## Work order
Copy out the entries word for word, leaving images aside.

## Exercise data
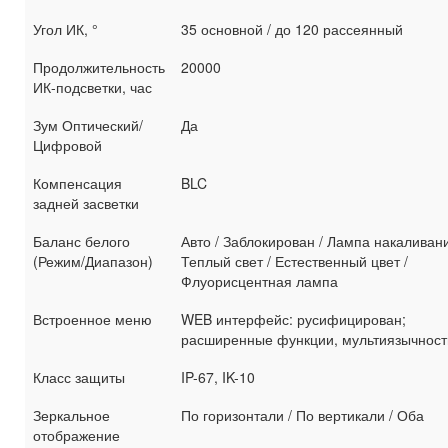
Угол ИК, °
35 основной / до 120 рассеянный
Продолжительность
20000
ИК-подсветки, час
Зум Оптический/
Да
Цифровой
Компенсация
BLC
задней засветки
Баланс белого
Авто / Заблокирован / Лампа накаливани
(Режим/Диапазон)
Теплый свет / Естественный цвет /
Флуорисцентная лампа
Встроенное меню
WEB интерфейс: русифицирован;
расширенные функции, мультиязычност
Класс защиты
IP-67, IK-10
Зеркальное
По горизонтали / По вертикали / Оба
отображение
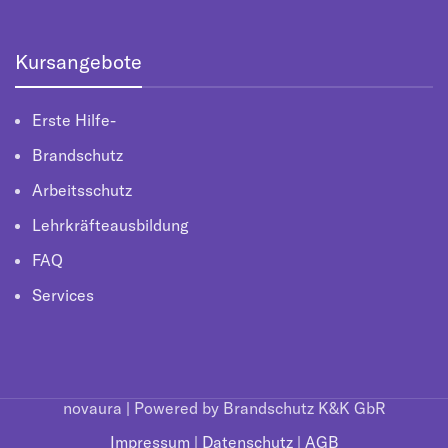
Kursangebote
Erste Hilfe-
Brandschutz
Arbeitsschutz
Lehrkräfteausbildung
FAQ
Services
novaura | Powered by Brandschutz K&K GbR
Impressum
|
Datenschutz
|
AGB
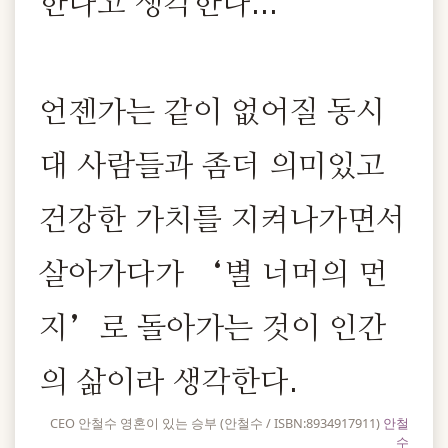
한다고 생각한다...
언젠가는 같이 없어질 동시
대 사람들과 좀더 의미있고
건강한 가치를 지켜나가면서
살아가다가 ‘별 너머의 먼
지’로 돌아가는 것이 인간
의 삶이라 생각한다.
CEO 안철수 영혼이 있는 승부 (안철수 / ISBN:8934917911)
안철
수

## Written answer
Угол ИК, °
35 основной / до 120 рассеянный
Продолжительность
20000
ИК-подсветки, час
Зум Оптический/
Да
Цифровой
Компенсация
BLC
задней засветки
Баланс белого
Авто / Заблокирован / Лампа накаливани
(Режим/Диапазон)
Теплый свет / Естественный цвет /
Флуорисцентная лампа
Встроенное меню
WEB интерфейс: русифицирован;
расширенные функции, мультиязычност
Класс защиты
IP-67, IK-10
Зеркальное
По горизонтали / По вертикали / Оба
отображение
Kursangebote
Erste Hilfe-
Brandschutz
Arbeitsschutz
Lehrkräfteausbildung
FAQ
Services
novaura | Powered by Brandschutz K&K GbR
Impressum
|
Datenschutz
|
AGB
한다고 생각한다...
언젠가는 같이 없어질 동시
대 사람들과 좀더 의미있고
건강한 가치를 지켜나가면서
살아가다가 ‘별 너머의 먼
지’로 돌아가는 것이 인간
의 삶이라 생각한다.
CEO 안철수 영혼이 있는 승부 (안철수 / ISBN:8934917911)
안철
수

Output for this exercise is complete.